Norrish House, Hastings, Minnesota (ca. 1857/8). This very plain example of an octagon house has limestone walls finished with cement render. These features are typical of the Fowler’s influence. There is an all-round veranda, flat roof and central lantern incorporated into this house. One of the back facets serves as an extension where the earth closet would have been placed along with a second entranceway. [From http://en.wikipedia.org/wiki/Octagon_house; a building with nearly identical architecture appears on another page reviewing Octagon homes.]
From Boehmites to Fowlerism
Between 1800 and 1840, medicine underwent continuous change both politically and philosophically.

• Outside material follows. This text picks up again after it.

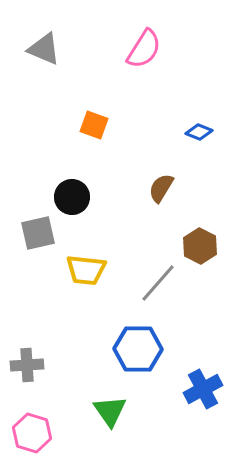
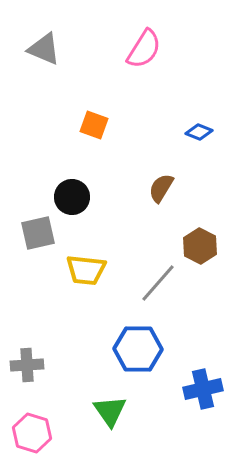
blue cross: rotated 15 degrees clockwise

Unlike the original Boehmites and Christian Astrologers in the Hudson Valley waiting for the Second Coming, or the Dutch physician in search of George Starkey’s Philosopher’s Stone (Dr. Cornelius Osborn), followers of 19th century medical philosophy must have felt the local reformed movement in medicine had matured significantly over the years. Aside from ongoing issues about the advancements in science that continued to plague the field medicine and its stubbornness about some of its practices, a number of legal actions were taking place at the northern end of the valley in Albany compromising any political strengths that regular physicians had. For the most part, the once highly respected MDs were now losing their battle with the masses. Even politicians were at times against regular medicine versus its alternatives like the Thomsonians and others.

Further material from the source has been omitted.